I'm currently trying to upsolve one problem from CodeForces and I face so many time issues. I've tried a variety of modifications, however my code still doesn't get submitted.

Any suggestions on how I can improve the time complexity of my code?

The main idea of the problem can be found here: https://codeforces.com/contest/1638/problem/C

A description of the problem is as follows:

You are given a permutation p_1,p_2,…,p_n. Then, an undirected graph is constructed in the following way: add an edge between vertices i, j such that i < j if and only if p_i > p_j. Your task is to count the number of connected components in this graph.

Two vertices u and v belong to the same connected component if and only if there is at least one path along edges connecting u and v.

A permutation is an array consisting of n distinct integers from 1 to n in arbitrary order. For example, [2,3,1,5,4] is a permutation, but [1,2,2] is not a permutation (2 appears twice in the array) and [1,3,4] is also not a permutation (n=3 but there is 4 in the array).

Input

Each test contains multiple test cases. The first line contains a single integer t (1 ≤ t ≤ 10**5) — the number of test cases. Description of the test cases follows.

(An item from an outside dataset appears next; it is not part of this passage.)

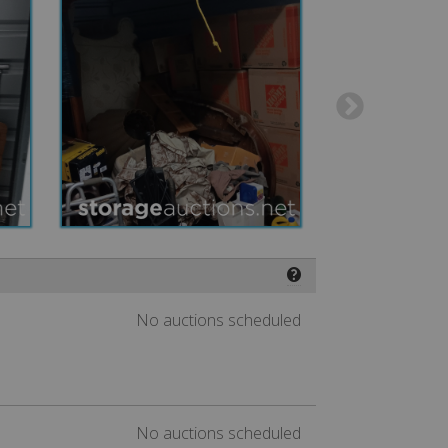
❓
No auctions scheduled
No auctions scheduled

The first line of each test case contains a single integer n (1 ≤ n ≤ 10**5) — the length of the permutation.

The second line of each test case contains n integers p_1,p_2,…,p_n (1≤p_i≤n) — the elements of the permutation.

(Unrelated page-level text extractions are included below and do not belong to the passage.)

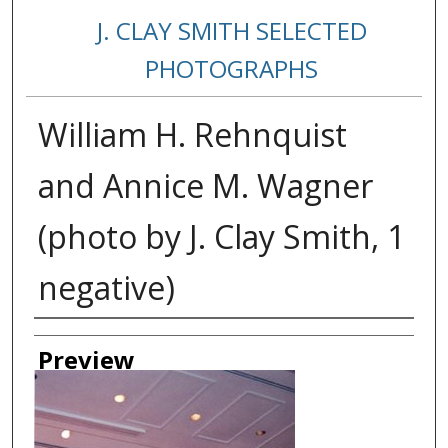
J. CLAY SMITH SELECTED
PHOTOGRAPHS
William H. Rehnquist
and Annice M. Wagner
(photo by J. Clay Smith, 1
negative)
Creator
Preview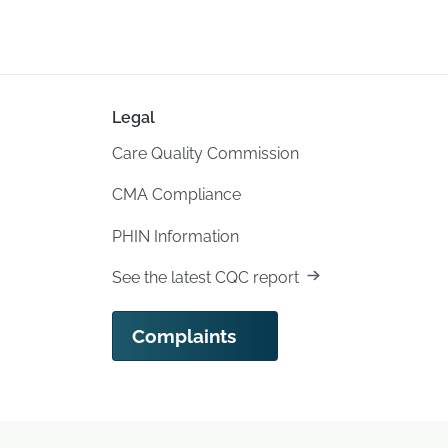
Legal
Care Quality Commission
CMA Compliance
PHIN Information
See the latest CQC report
Complaints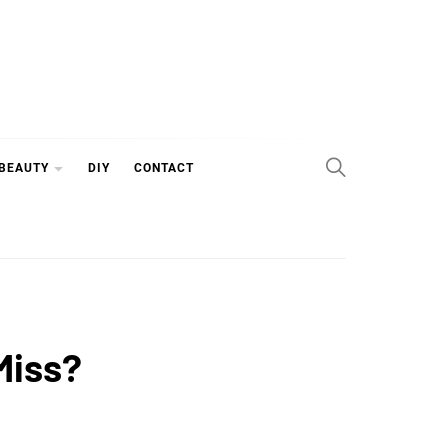
 BEAUTY
DIY
CONTACT
Miss?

It is guaranteed that the sum of n over all test cases does not exceed 2⋅10**5.

Output

For each test case, print one integer k — the number of connected components.

import sys
input = sys.stdin.readline
     
for case in range(int(input())):
    length = int(input())
    line = list(map(int, input().split()))
    
    quantity = 0
    for i in range(1, length):
        if line[i] > line[i-1] and max(line[:i]) < min(line[i:]):
            quantity += 1
                
    print(1 if quantity >= length else quantity + 1)

Thanks for your help!

Answer 1

This implements my min/max caching scheme. I have not submitted this, so I don't actually know if it will meet the timing. This is O(3N) instead of O(N*N), so it will take slightly longer for short lists, but SHOULD be better for long lists.

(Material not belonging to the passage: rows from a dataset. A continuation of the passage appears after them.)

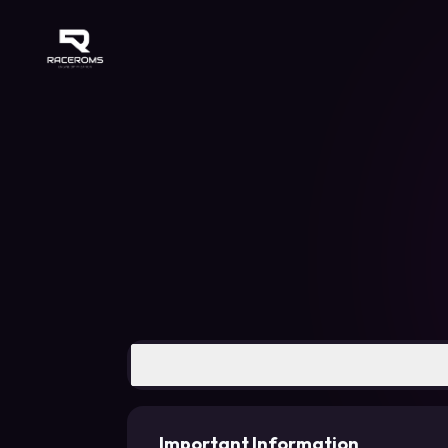
Raceroms
Important Information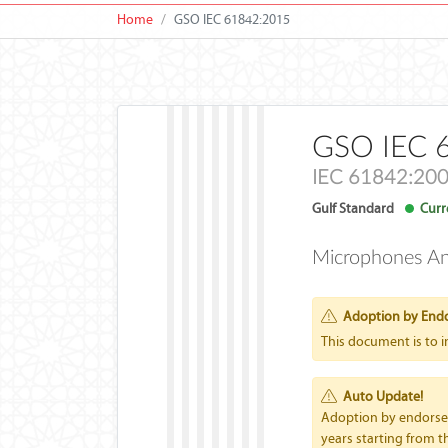
Home
GSO IEC 61842:2015
GSO IEC 
IEC 61842:20
Gulf Standard
Curre
Microphones A
Adoption by End
This document is to 
Auto Update!
Adoption by endorseme
years starting from th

You don't need to do input = sys.stdin.readline; that's effectively what the input function already is. Also, the if clause in your final line confuses me. Your final for can never go more than length-1 iterations, so quantity can never be >= length.

import sys
     
for case in range(int(input())):
    length = int(input())
    line = list(map(int, input().split()))
    maxx = 0
    maxs = []
    for i in line:
        if i > maxx:
            maxx = i
        maxs.append(maxx)
    minx = 999999
    mins = []
    for i in line[::-1]:
        if i < minx:
            minx = i
        mins.insert(0,minx)
    
    quantity = 0
    for i in range(1, length):
        if line[i] > line[i-1] and maxs[i-1] < mins[i]:
            quantity += 1
                
    print(quantity + 1)

You can replace the final section of the code with a comprehension, although I think that's a micro-optimization:

    quantity = sum(
        line[i] > line[i-1] and maxs[i-1] < mins[i]
        for i in range(1, length)
    )
                
    print(quantity + 1)